ACTION ITEM » Use the entries below and reproduce exactly the lines from the one containing "Agama ​: Islam" down to the one containing "menguatkan Putusan Pengadilan Negeri Tindak", both of them included.

THE RECORDS »
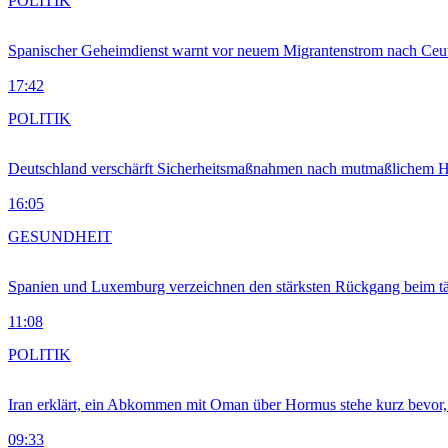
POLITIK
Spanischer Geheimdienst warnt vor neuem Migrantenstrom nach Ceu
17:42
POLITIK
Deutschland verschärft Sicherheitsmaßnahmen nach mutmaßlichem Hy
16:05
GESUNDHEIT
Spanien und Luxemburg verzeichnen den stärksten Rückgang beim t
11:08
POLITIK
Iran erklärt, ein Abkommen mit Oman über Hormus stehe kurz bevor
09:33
...
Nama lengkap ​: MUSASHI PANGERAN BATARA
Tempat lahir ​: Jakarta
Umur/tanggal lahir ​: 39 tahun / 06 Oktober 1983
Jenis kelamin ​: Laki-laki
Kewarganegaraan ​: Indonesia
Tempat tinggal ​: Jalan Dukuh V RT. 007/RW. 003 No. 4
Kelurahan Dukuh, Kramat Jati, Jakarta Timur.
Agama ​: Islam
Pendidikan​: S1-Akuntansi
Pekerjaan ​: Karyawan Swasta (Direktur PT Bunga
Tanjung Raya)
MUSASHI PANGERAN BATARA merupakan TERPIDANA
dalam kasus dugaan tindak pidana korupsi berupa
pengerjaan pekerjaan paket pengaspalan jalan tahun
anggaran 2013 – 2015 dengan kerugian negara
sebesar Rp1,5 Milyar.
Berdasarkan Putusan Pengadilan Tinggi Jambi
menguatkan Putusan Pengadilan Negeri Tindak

EXPECTED ANSWER »
Agama ​: Islam
Pendidikan​: S1-Akuntansi
Pekerjaan ​: Karyawan Swasta (Direktur PT Bunga
Tanjung Raya)
MUSASHI PANGERAN BATARA merupakan TERPIDANA
dalam kasus dugaan tindak pidana korupsi berupa
pengerjaan pekerjaan paket pengaspalan jalan tahun
anggaran 2013 – 2015 dengan kerugian negara
sebesar Rp1,5 Milyar.
Berdasarkan Putusan Pengadilan Tinggi Jambi
menguatkan Putusan Pengadilan Negeri Tindak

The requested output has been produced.